Lana Koepke Johnson | Agronomy and Horticulture
Sam Wortman, assistant professor and environmental horticulturist in the Department of Agronomy and Horticulture at the University of Nebraska–Lincoln, received a Junior Faculty Teaching Excellence Award on Tuesday, March 12.
The award is one of ten Holling Family Awards for Teaching Excellence given to Institute of Agriculture and Natural Resources senior faculty, junior faculty and teaching assistants each year. All three award categories honor outstanding teaching with an emphasis on imaginative and creative teaching efforts in carrying out IANR educational programs.
The Junior Faculty Teaching Excellence Award recognizes individuals who have been employed in faculty positions with IANR or the Nebraska College of Technical Agriculture for six years or less.
Wortman received his masters and doctorate degrees in agronomy from Nebraska and returned to the department in 2016 with a teaching and research appointment. Prior to returning to Nebraska, he was an assistant professor in the Department of Crop Sciences at the University of Illinois with teaching and research efforts focused on Urban Food Production.
Recently, he has developed two new courses, Plants, Landscapes, and the Environment (AGRO/HORT/TLMT 100) and Innovations for Agriculture (AGRI/AGRO/HORT/TLMT/EAEP 375), for both online and resident students. He also teaches Plant Propagation (HORT 221).
“Sam is open to new ideas and is willing to share his course content, seek advice and use the expertise of others. In his online HORT 100 course, Sam used technology and the field to have his students take a virtual tour of the Backyard Farmer Garden,” said Kim Todd, associate professor and Extension horticulture specialist.
Wortman has worked with the horticulture faculty to revise the HORT major, which included developing new student learning outcomes, revised options and a new option called “Customized Studies” that allows students to work with their advisor to co-create a program of study that is uniquely tailored to their career interests and aspirations.
“Sam projects his energy and enthusiasm into all aspects of his teaching and interactions with faculty. His leadership on curriculum revision for the horticulture/landscape options and the department has been positive and inclusive,” Todd said.
Inspired by the Nebraska Extension Testing Ag Performance Solutions Program at the West Central Research and Extension Center, Wortman experimented with a new learning activity described as the “Sustainable Lettuce Competition” in the inaugural offering of the course Plants, Landscapes and the Environment.
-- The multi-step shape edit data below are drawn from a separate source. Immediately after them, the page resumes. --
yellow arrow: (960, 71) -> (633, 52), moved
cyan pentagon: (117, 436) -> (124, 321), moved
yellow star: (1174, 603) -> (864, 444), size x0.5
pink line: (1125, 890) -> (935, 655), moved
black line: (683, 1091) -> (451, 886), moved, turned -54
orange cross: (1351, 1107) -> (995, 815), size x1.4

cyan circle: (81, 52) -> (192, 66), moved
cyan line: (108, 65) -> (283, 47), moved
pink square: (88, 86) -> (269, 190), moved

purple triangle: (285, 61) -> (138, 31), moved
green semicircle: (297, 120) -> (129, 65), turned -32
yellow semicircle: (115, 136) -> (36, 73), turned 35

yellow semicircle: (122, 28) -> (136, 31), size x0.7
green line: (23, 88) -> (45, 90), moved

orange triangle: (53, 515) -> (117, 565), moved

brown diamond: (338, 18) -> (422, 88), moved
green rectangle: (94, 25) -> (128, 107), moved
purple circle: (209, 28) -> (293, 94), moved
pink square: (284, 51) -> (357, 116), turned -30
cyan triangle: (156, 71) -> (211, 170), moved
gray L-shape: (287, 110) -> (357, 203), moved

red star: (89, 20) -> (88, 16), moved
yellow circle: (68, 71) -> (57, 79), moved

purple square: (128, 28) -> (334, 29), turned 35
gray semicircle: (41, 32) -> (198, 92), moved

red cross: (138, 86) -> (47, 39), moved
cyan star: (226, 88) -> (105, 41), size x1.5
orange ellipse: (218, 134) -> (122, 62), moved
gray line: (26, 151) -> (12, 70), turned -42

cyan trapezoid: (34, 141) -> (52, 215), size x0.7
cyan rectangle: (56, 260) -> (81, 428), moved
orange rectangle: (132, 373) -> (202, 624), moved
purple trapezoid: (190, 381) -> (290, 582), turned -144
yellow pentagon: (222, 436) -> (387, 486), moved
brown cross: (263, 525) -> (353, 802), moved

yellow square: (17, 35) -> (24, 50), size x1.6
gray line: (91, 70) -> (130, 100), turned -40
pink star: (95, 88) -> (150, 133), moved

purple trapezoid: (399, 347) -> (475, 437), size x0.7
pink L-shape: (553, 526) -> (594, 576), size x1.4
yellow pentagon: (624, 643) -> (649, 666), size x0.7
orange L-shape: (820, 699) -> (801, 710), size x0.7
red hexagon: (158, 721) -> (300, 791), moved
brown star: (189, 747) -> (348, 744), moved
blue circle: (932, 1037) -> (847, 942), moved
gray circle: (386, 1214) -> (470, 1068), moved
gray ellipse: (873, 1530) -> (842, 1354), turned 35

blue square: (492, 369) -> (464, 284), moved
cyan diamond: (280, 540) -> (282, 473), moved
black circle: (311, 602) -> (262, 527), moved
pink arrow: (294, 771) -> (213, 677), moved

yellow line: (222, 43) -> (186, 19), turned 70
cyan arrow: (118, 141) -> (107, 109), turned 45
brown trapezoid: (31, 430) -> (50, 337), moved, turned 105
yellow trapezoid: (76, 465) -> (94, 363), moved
This competition was designed as an interactive and collaborative “virtual” class experiment to enhance on-line learning. The goal was to give the 72 undergraduate students in a predominantly online audience, the opportunity to make evidence-based management decisions for a greenhouse lettuce crop.
The students were divided into teams and tasked with choosing all management decisions for their lettuce crop – media, fertilizer type, fertilizer rate, irrigation rate, biological inoculants and marketing strategy – and backing their decisions with scientific evidence. Wortman and his teaching assistants would then implement each team’s decisions and provided students with weekly video and photo updates of the lettuce production process, growth differences among teams and any unexpected plant responses.
Students were tasked with achieving the best balance of productivity, input use efficiency and profitability or sustainability. Upon harvest, students received harvest weights for every plant and each team’s crops. The data was then used to calculate individual sustainability metrics and draw conclusions about the most and least important management factors.
“Students experienced a real, complex system that they evaluated to meet learning objectives,” Todd said.
Ultimately one team was crowned the 2018 Sustainable Lettuce Champion and received custom plant pots created at Innovation Studio.
“Framing this systems experiment as a competition with prizes and public recognition intentionally increased student engagement and buy-in,” said Roch Gaussoin, agronomy and horticulture professor and faculty mentor.
According to Gaussion, teaching the scientific method is a consistent challenge in on-line classes without a hands-on lab. The Sustainable Lettuce Competition engaged students in the processes of developing hypotheses and experimental treatments and aggregating, analyzing, and interpreting data they helped to create.
“Sam embodies the qualities of an ideal faculty member through his authentic engagement and commitment to serving students demonstrated in his first two plus years at UNL,” Gauission said.
In addition to teaching, Wortman’s research focus is on environmental horticulture exploring the effects of local conditions and management on horticultural crops and the environment. His goal is to develop novel management tactics for local, urban and organic specialty crop farmers that increase yield and reduce labor without jeopardizing environmental quality.
The Holling Family award program for teaching excellence was made possible by a gift from the Holling family to honor their pioneer parents. John Holling was a 1912 electrical engineering graduate of the University of Nebraska–Lincoln and his brother, Gustave Holling, attended the College of Agriculture before farming the family’s land in the Wood River Area.